It’s still a bit chilly out there! If you’re waiting for the weather to pick up before heading out to the garden or allotment, it could be too late for some seeds. So, here’s ShefFood’s reminder to get your wellies on to brave the cold for a healthy crop in Spring and Summer. The daylight hours are finally getting longer, so mid-March is the moment to start sowing outdoors. But, if you’re not confident, you can also start many seeds indoors on a windowsill or in a greenhouse.

Last Chance for Sweet Peppers

March is your last chance to sow sweet peppers in a greenhouse or a windowsill in Sheffield. Peppers are native to Mexico, Central, and northern South America. However, a lot are now grown throughout the Mediterranean, including Spain, Greece, and North Africa. So, they are definitely warm-loving crops. But that doesn’t mean they can’t grow in the UK climate. However, it does mean that these tender plants are best grown in a greenhouse or a sheltered, sunny spot. Sow them now, any later and they won’t ripen before the cold returns.  

Early Peas for a delicious start to Spring

Early pea varieties such as ‘Meteor’ can be sown in a greenhouse or on a windowsill to be planted out when ready. However, plants raised indoors need to be acclimated to cooler temperatures, lower humidity and increased air movement before they are planted outdoors. This includes peas. This ‘toughening up’ process is called hardening off. There are different ways to do this depending on the plant, but it generally involves moving your plants to a cooler place in the day and bringing them inside during the evening until the nights get warmer. Check online to find out best practices for your plants. 
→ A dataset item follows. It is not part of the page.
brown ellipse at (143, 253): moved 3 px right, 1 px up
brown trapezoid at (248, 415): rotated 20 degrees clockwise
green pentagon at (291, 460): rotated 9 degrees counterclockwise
Leafy Greens and Herbs Galore

From mid-March, you can sow kale, spinach, chard, lettuce, coriander and parsley directly outside.  You can also start them in a greenhouse or on a windowsill, but don’t forget to harden them off.  While we fully expect to have the inevitable April showers, make sure that your precious seeds don’t dry out. We’ve had some very dry springs in recent years, so remember to check your soil frequently, especially if it’s not rained in a few days. 

Beat the Beets

Beetroots are easy to grow, take up little space, and are ideal for beginner gardeners. They’re also nutritious, delicious and versatile. Beetroot can be harvested for both leaves and roots. Sow seeds little and often for continuous cropping. Sow three or more seeds together for bunches of smaller beetroots. Or you can just harvest the bigger ones, leaving more room for other beets to grow a little more. They are best picked when they are the size of a golf ball and still tender.   They make a delicious addition to roasts and stews as well as in salads raw. If you grow varieties for winter storage, it’s possible to have beetroot almost all year round.  You can also harvest the leaves by cutting a few off at a time; they make a great addition to salads and sandwiches. 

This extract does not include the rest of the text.